Black Bean Kimchi Quinoa Salad (adapted from Closet Cooking)
Yield: 4 – 6 servings
Ingredients:
- 1/2 Tbsp sesame oil
- 1 cup quinoa, rinsed well
- 2 cups water
- 1 – 2 zucchinis, julienned
- 1 1/2 cups cooked black beans (or 1 (15-ounce) can, drained and rinsed)
- 1/2 – 1 cup kimchi, chopped*
- 1/2 Tbsp rice wine vinegar
- 1/2 Tbsp kimchi juices*
- 1/2 Tbsp soy sauce**
- 1/2 Tbsp sesame oil
- 1/2 Tbsp brown sugar
- 1 – 2 scallions, green parts only, thinly sliced
- sesame seeds
*Adjust the quantity based on your tastes and the strength of your kimchi. Use a vegan kimchi for a vegan version of this recipe.
**If you can’t eat gluten, make sure you’re using a gluten-free soy sauce.
Method:
- In a medium pot, heat 1/2 Tbsp sesame oil over medium heat, then toast 1 cup quinoa, rinsed well until fragrant, about 5 minutes.

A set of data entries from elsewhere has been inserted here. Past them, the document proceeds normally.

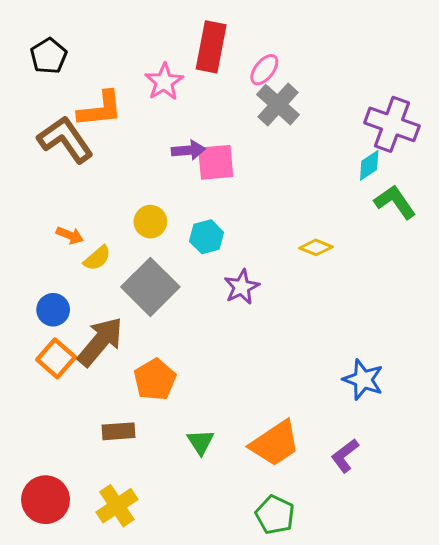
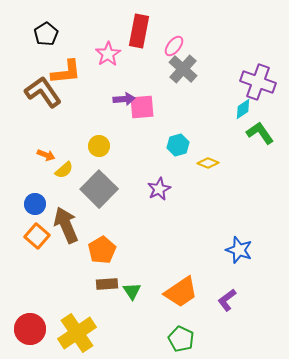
black pentagon: (49, 56) -> (46, 34), moved
cyan hexagon: (207, 237) -> (178, 145), moved
brown arrow: (100, 342) -> (66, 225), turned -63
brown rectangle: (118, 431) -> (107, 284), moved
yellow cross: (117, 506) -> (77, 333), size x1.4

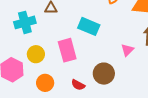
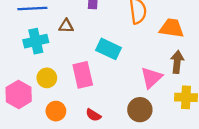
pink triangle: (127, 50) -> (151, 78), size x1.5
brown circle: (104, 74) -> (140, 110), moved

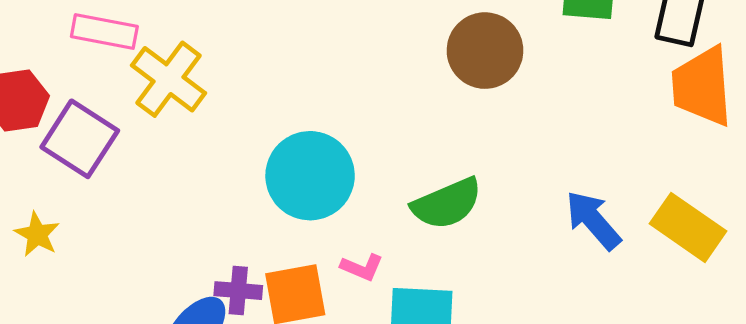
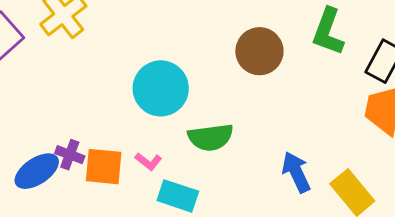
cyan circle: (310, 176) -> (161, 88), moved

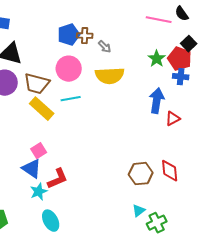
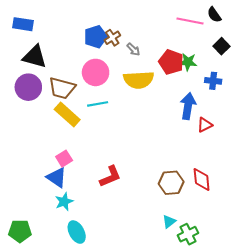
brown cross: (85, 36) -> (112, 38), turned -35
green star: (157, 59) -> (188, 62), turned -30
red pentagon: (180, 59) -> (171, 62), moved
red L-shape: (58, 179) -> (110, 176), moved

- Add 2 cups water, and bring to a boil, then lower heat, cover, and let simmer until the quinoa has absorbed all of the water, about 20 minutes.

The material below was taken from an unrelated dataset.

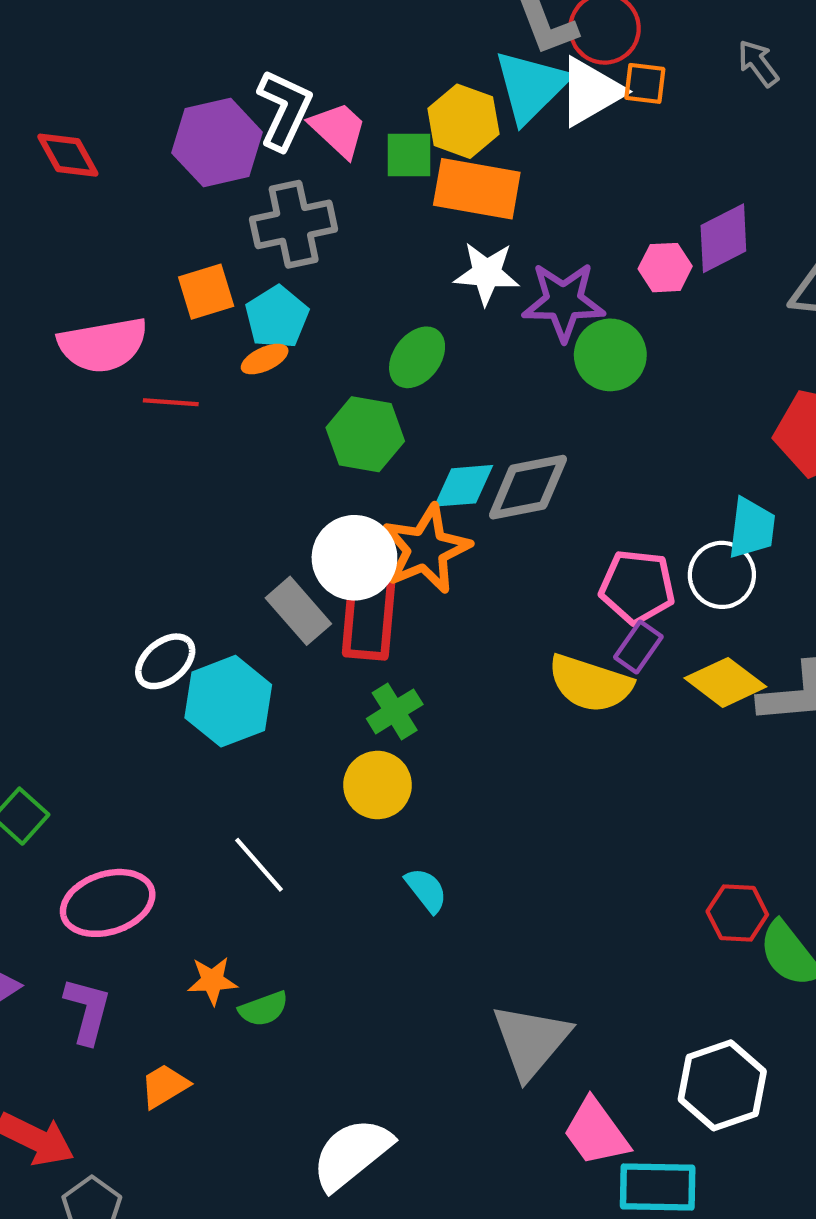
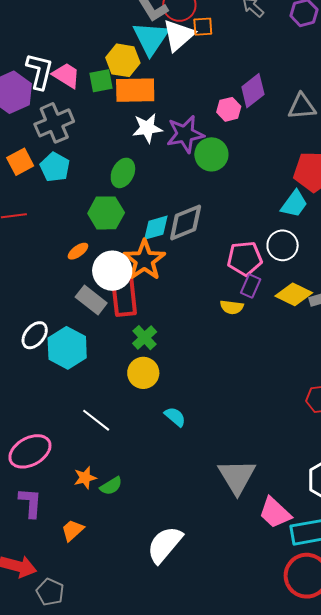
orange ellipse: (265, 359) -> (78, 251), moved
cyan trapezoid: (752, 528) -> (294, 204), moved, turned 40
yellow semicircle: (590, 683) -> (232, 307), size x0.6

- Remove the quinoa from heat, stir in 1 – 2 zucchinis, julienned, then cover, and let sit until the zucchini has softened, about 5 minutes.

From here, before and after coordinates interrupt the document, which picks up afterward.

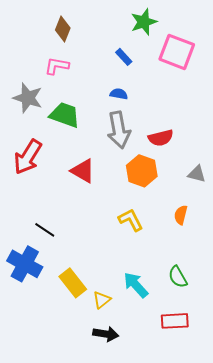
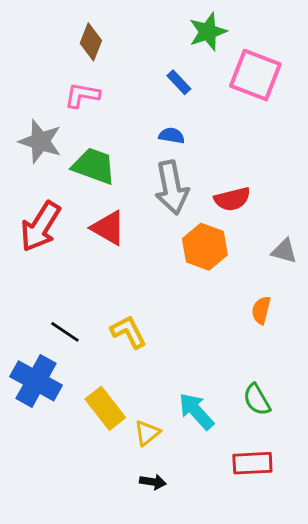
red triangle: (83, 171) -> (108, 228), moved
yellow L-shape: (131, 220) -> (128, 332), moved
black arrow: (106, 334) -> (153, 482), size x0.7

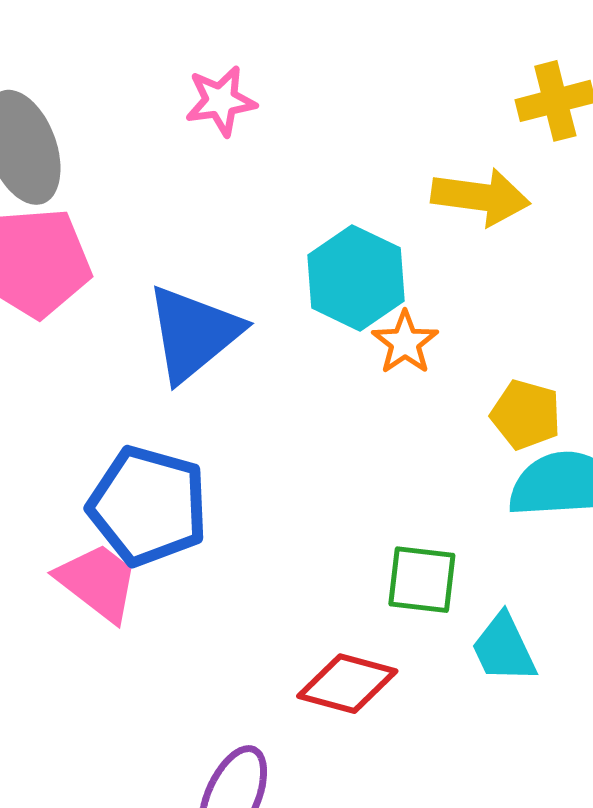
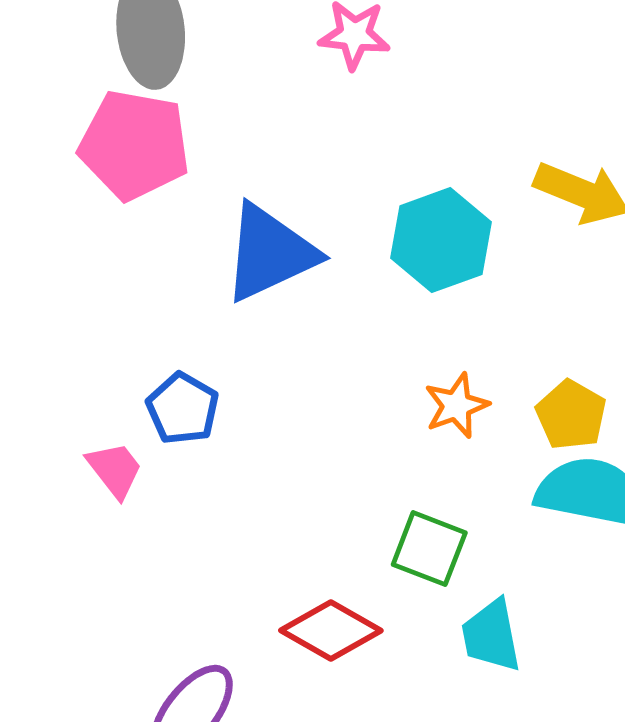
orange star: (405, 343) -> (456, 406), moved
blue pentagon: (148, 506) -> (183, 409), size x0.6
pink trapezoid: (98, 582) -> (115, 470), size x0.7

- Stir in 1 1/2 cups cooked black beans (or 1 (15-ounce) can, drained and rinsed) and 1/2 – 1 cup kimchi, chopped.
- Season with 1/2 Tbsp rice wine vinegar, 1/2 Tbsp kimchi juices, 1/2 Tbsp soy sauce, 1/2 Tbsp sesame oil, and 1/2 Tbsp brown sugar. Taste, and adjust quantities as needed.
- Serve topped with 1 – 2 scallions, green parts only, thinly sliced and sesame seeds. This salad is best served warm or at room temperature.
How much is too much quinoa? It is versatile but has its own unique flavour (I find it to be a very strong flavour – appropriate to not all dishes). I don’t think it’ll ever replace rice.
I think it depends on the person – I find rice a bit too plain for my taste, so I actually prefer quinoa! (And if you’re finding the flavor bitter, make sure you’re rinsing it very well before using as this can be caused by the saponins on the outside of the seeds.) But it’s definitely not an every day (or even necessarily every week) food for me. I think it’s a good pantry staple to have on hand though, so you can reach for it on those occasions when it is appropriate, especially since it’s so healthy (a complete protein, high in fiber and iron).